The question, and NCUA’s answer, apply only to federal credit unions. State Chartered credit unions will look to their state field of membership rules for any questions about membership eligibility.
For FCUs, NCUA’s Chartering Manual provides “special” rules for FCUs serving low-income members. The rules permit the formation of associational groups for the sole purpose of making FCU membership available to low-income persons. In those cases, every member of the group must meet the low-income definition. However, if the FCU is a community charter is has the ability to serve all persons affiliated with the low-income community, regardless of whether the persons are themselves low-income. With respect to a group headquartered in the community, the FCU may serve the members of the group regardless of their income level so long as the group was not formed with the purpose of making credit union membership available.
OGC Legal Opinion 13-0244 Overseas Private Investment Corporation (OPIC)
NCUA was asked if federal credit unions (FCUs) could invest in obligations that are fully guaranteed by the Overseas Private Investment Corporation (OPIC). NCUA answered “YES” citing the Federal Credit Union Act Section 1757’s authorization of investments in “obligations, participations, securities, or other instruments of, or fully guaranteed as to principal and interest by any . . . agency of the United States.” See 12 U.S.C. §1757(7)(E). OPIC is an agency of the United States. See 22 U.S.C. §2191. Therefore obligations fully guaranteed by OPIC are permissible investments for FCUs.
NASCUS notes that currently NCUA’s investment rules do not apply to state-chartered natural person credit unions. Federally insured state-chartered credit unions would look to state law to determine the permissibility of investing in OPIC.
OGC Legal Opinion 13-0444 Electric Cooperatives
Legal Opinion 13-0444 deals with federal credit union (FCU) field of membership (FOM). It applies only to FCUs. State-charted credit unions should look to state law and regulation for any FOM questions.
NCUA was asked to clarify what standard it uses to determine if an electric cooperative qualifies to be included in a FCU’s FOM. NCUA responded that in making the determination it applies a totality of the circumstances test to determine if an electric cooperative shares a sufficient associational common bond to be included in the FOM. The test considers the following 7 factors:
- Whether members pay dues
- Whether members participate in the furtherance of the goals of the association
- Whether the members have voting rights. To meet this requirement, members need not vote directly for an officer, but may vote for a delegate who in turn represents the members’ interests
- Whether the association maintains a membership list
- Whether the association sponsors other activities
- The association’s membership eligibility requirements
- The frequency of meetings
In the legal opinion, NCUA notes that it considers all of the factors together with no one factor alone being determinative of membership eligibility. However, in the past NCUA has stated
that a cooperative that is based primarily on a client-customer relationship fails to satisfy the associational common bond requirements.

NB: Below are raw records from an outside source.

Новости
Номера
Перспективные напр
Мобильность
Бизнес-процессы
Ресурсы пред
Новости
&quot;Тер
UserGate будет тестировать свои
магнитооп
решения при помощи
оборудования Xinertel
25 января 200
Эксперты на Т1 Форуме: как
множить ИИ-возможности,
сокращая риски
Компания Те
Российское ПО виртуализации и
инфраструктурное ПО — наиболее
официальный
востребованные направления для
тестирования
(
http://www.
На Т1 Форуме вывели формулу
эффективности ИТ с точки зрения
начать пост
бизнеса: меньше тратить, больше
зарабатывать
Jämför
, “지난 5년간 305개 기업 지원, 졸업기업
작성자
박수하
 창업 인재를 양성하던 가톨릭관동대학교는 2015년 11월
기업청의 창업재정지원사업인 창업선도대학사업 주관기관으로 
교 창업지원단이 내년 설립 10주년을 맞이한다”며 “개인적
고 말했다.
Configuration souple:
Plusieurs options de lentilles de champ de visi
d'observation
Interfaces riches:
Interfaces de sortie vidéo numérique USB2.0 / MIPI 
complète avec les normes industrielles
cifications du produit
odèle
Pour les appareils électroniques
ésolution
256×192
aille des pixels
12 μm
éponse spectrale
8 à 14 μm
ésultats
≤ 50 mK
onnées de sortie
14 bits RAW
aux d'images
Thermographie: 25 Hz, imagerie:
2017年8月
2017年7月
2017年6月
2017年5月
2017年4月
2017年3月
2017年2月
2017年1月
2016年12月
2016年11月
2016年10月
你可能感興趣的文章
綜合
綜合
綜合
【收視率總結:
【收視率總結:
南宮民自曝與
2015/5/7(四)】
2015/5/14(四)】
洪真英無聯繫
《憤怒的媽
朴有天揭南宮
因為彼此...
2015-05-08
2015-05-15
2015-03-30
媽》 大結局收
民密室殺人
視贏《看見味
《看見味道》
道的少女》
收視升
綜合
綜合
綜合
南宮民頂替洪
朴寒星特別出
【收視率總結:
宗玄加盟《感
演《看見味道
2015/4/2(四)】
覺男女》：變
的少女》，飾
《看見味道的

OGC Legal Opinion 13-XXX* Balloting at Special Meetings of Members
March 29, 2013
NCUA’s Office of General Counsel (OGC) issued this legal opinion in response to questions regarding federal credit union (FCU) bylaws and the role of state courts in enforcing FCU bylaws. The legal opinion applies only to FCUs.

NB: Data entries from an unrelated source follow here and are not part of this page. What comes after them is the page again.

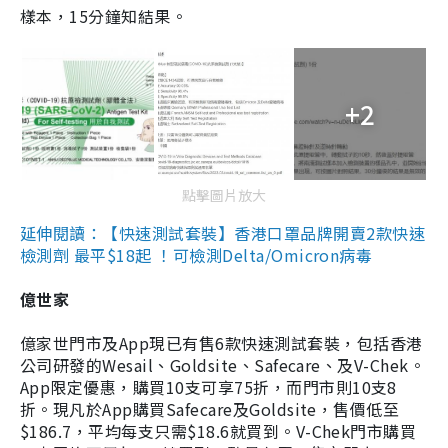
樣本，15分鐘知結果。
+2
點擊圖片放大
延伸閱讀：【快速測試套裝】香港口罩品牌開賣2款快速
檢測劑 最平$18起 ！可檢測Delta/Omicron病毒
億世家
億家世門市及App現已有售6款快速測試套裝，包括香港
公司研發的Wesail、Goldsite、Safecare、及V-Chek。
App限定優惠，購買10支可享75折，而門市則10支8
折。現凡於App購買Safecare及Goldsite，售價低至
$186.7，平均每支只需$18.6就買到。V-Chek門市購買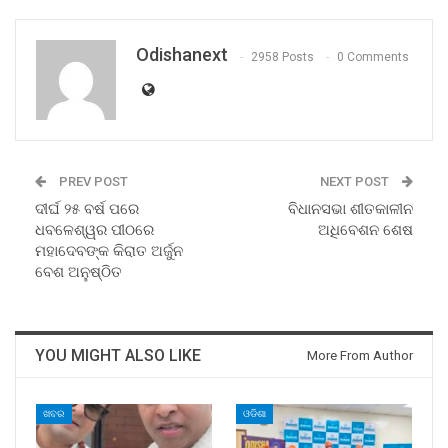
Odishanext
2958 Posts
0 Comments
PREV POST
NEXT POST
ଦୀର୍ଘ ୨୫ ବର୍ଷ ପରେ
ବିଧାନସଭା ଶୀତକାଳୀନ
ଧବଳେଶ୍ୱର ପୀଠରେ
ଅଧିବେଶନ ଶେଷ
ମହାଦେବଙ୍କ କିରାତ ଅର୍ଜୁନ
ବେଶ ଅନୁଷ୍ଠିତ
YOU MIGHT ALSO LIKE
More From Author
ଖବର
ଓଡିଶା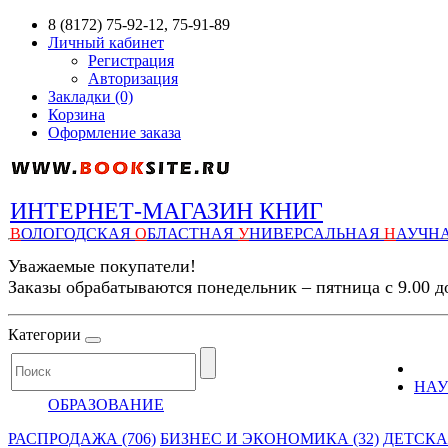
8 (8172) 75-92-12, 75-91-89
Личный кабинет
Регистрация
Авторизация
Закладки (0)
Корзина
Оформление заказа
ИНТЕРНЕТ-МАГАЗИН КНИГ
В
ОЛОГОДСКАЯ
О
БЛАСТНАЯ
У
НИВЕРСАЛЬНАЯ
Н
АУЧН
Уважаемые покупатели!
Заказы обрабатываются понедельник – пятница с 9.00 д
Категории
НАУ
ОБРАЗОВАНИЕ
РАСПРОДАЖА (706)
БИЗНЕС И ЭКОНОМИКА (32)
ДЕТСКАЯ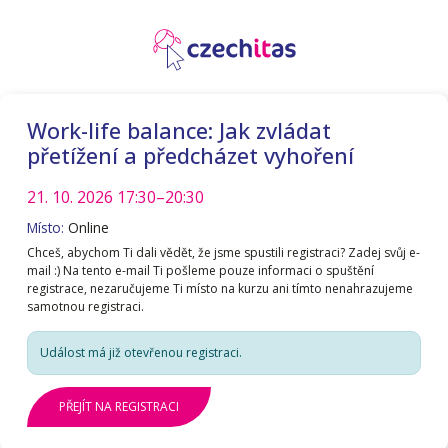
Work-life balance: Jak zvládat
přetížení a předcházet vyhoření
21. 10. 2026
17:30–20:30
Místo:
Online
Chceš, abychom Ti dali vědět, že jsme spustili registraci? Zadej svůj e-
mail :) Na tento e-mail Ti pošleme pouze informaci o spuštění
registrace, nezaručujeme Ti místo na kurzu ani tímto nenahrazujeme
samotnou registraci.
Událost má již otevřenou registraci.
PŘEJÍT NA REGISTRACI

In its opinion, NCUA’s OGC states that the use of mail ballots in an election to remove the directors of a FCU is a violation of NCUA’s mandatory FCU bylaws. See FCU Bylaws, §XVI.3. OGC notes in its opinion that the standard bylaws for FCUs are very specific in stating that the member vote to remove a director must take place at an in-person meeting and therefore precludes the use of absentee ballots (mail ballots).
As to the enforcement of FCU bylaws, the NCUA OGC stated that NCUA incorporated the FCU bylaws into its regulations in 2007, in part to clarify NCUA’s authority to take action on bylaw violations. The opinions states:
NCUA has full authority to interpret and enforce the FCU Bylaws. State law has no role where the FCU Bylaws are clear and unambiguous.
In concluding its opinion, the OGC noted that NCUA has the discretion to take action on bylaw violations not only when related to safety and soundness, but also when “a bylaw violation poses a threat to fundamental, material, credit union member rights.”
**The Legal Opinion Letter was published without a reference number.